> **WHAT YOU NEED TO DO**
Hunt for the word "find" across the entries below, copying each line that holds it.

Saved entries
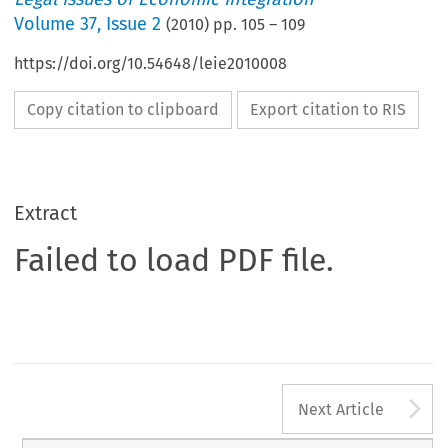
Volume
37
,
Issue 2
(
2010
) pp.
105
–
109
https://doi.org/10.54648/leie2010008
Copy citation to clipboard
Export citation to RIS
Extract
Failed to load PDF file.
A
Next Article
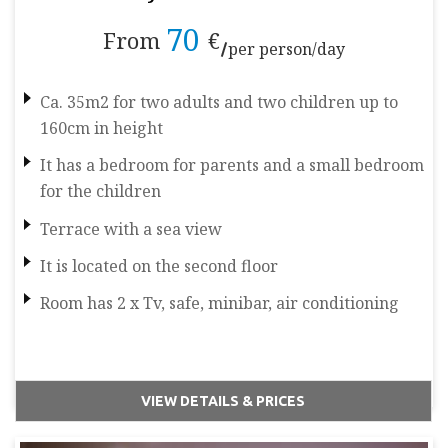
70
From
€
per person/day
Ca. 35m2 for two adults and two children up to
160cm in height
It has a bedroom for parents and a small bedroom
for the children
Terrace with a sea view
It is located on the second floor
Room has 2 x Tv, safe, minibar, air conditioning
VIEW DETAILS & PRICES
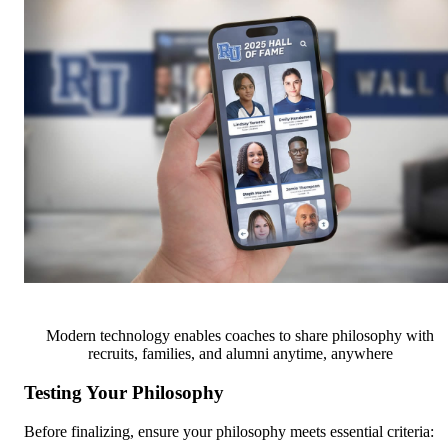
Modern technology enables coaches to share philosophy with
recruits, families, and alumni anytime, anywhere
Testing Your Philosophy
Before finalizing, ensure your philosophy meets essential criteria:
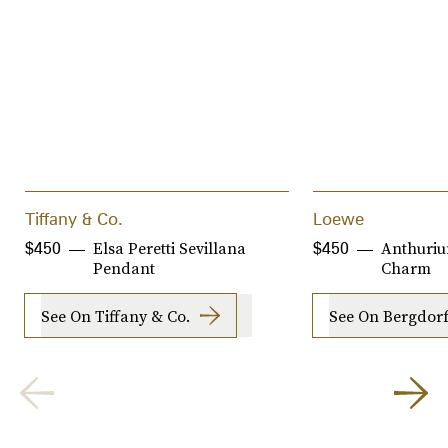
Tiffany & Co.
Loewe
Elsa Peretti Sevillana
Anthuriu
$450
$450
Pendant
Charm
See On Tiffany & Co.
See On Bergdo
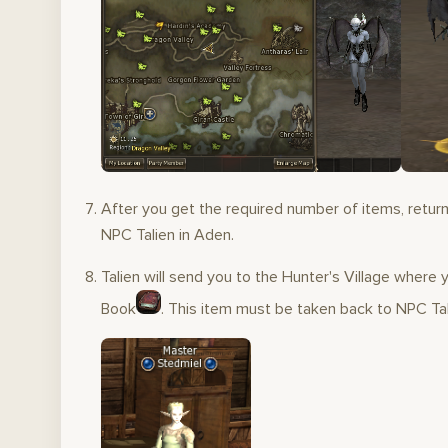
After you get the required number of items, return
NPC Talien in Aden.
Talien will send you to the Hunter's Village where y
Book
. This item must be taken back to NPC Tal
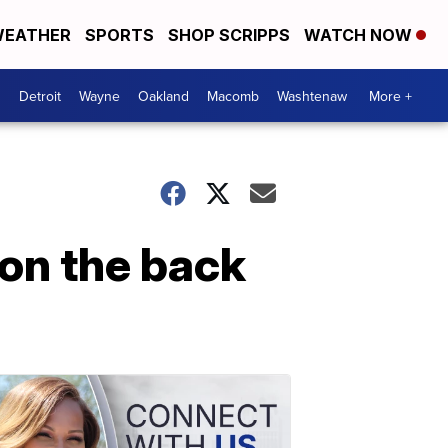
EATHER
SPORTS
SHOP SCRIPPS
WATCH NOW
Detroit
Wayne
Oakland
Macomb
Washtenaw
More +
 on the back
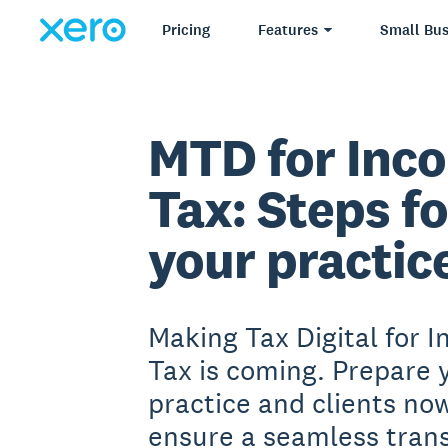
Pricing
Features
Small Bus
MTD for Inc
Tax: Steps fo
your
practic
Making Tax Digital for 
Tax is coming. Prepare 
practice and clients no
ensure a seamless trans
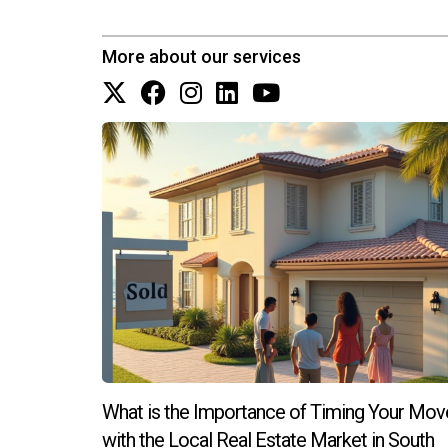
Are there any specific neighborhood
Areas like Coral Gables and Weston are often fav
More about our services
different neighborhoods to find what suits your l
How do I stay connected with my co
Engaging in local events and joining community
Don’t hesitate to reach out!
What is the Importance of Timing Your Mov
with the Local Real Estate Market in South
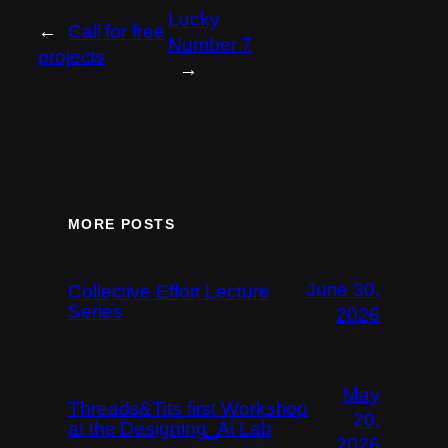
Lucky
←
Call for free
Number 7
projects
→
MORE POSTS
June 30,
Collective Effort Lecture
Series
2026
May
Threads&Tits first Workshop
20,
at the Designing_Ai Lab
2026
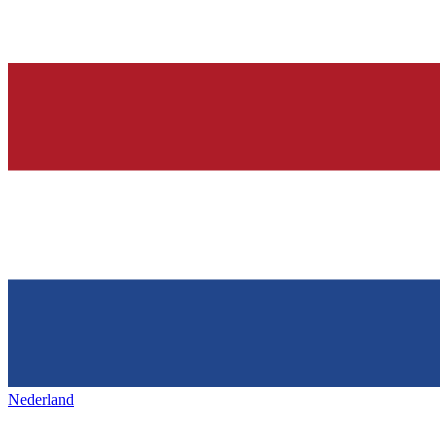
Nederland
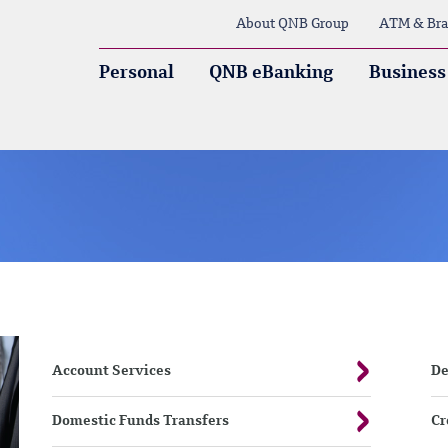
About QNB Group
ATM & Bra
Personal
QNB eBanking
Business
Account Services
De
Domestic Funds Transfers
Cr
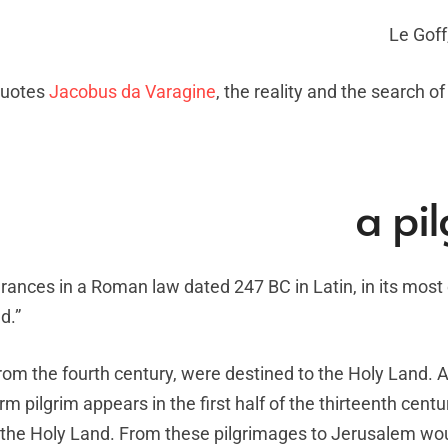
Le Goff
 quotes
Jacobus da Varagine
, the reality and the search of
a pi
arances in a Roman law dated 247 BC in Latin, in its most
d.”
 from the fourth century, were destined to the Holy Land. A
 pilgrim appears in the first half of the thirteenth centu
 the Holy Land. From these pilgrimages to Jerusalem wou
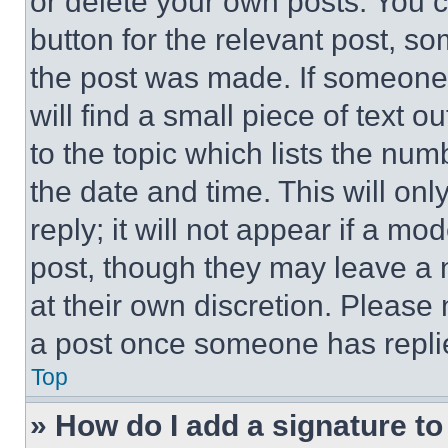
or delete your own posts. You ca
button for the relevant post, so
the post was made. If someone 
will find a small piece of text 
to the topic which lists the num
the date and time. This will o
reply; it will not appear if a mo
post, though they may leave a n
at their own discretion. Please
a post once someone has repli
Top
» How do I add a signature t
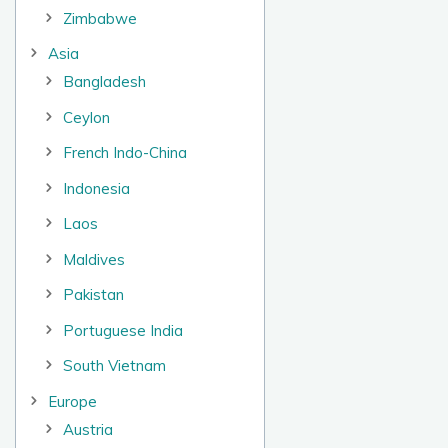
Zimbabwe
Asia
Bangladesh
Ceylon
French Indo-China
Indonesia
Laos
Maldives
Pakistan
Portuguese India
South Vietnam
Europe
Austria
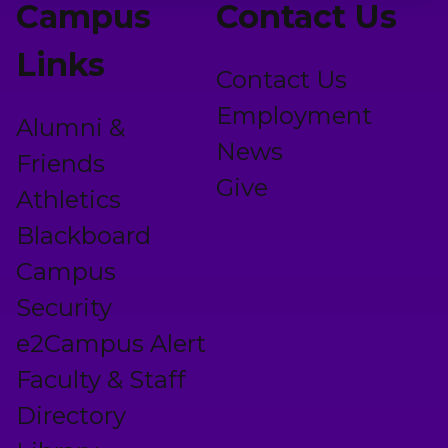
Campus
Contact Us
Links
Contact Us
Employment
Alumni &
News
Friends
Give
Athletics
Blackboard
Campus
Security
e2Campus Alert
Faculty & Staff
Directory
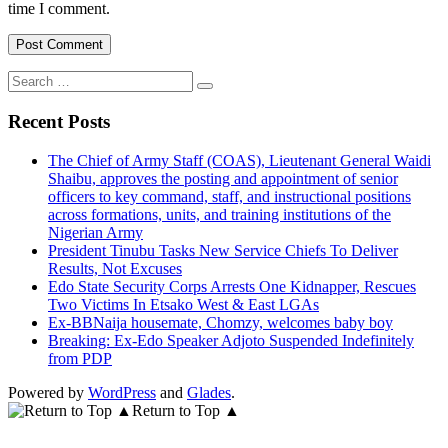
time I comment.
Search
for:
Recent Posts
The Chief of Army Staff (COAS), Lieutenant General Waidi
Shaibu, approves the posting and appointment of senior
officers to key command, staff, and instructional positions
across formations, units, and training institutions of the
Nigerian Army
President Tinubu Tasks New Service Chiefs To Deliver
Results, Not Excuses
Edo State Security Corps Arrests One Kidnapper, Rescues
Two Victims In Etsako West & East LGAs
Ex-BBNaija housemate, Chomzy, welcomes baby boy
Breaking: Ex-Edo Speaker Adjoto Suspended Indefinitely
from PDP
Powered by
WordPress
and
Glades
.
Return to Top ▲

> **ANSWER AREA**
different neighborhoods to find what suits your l
will find a small piece of text 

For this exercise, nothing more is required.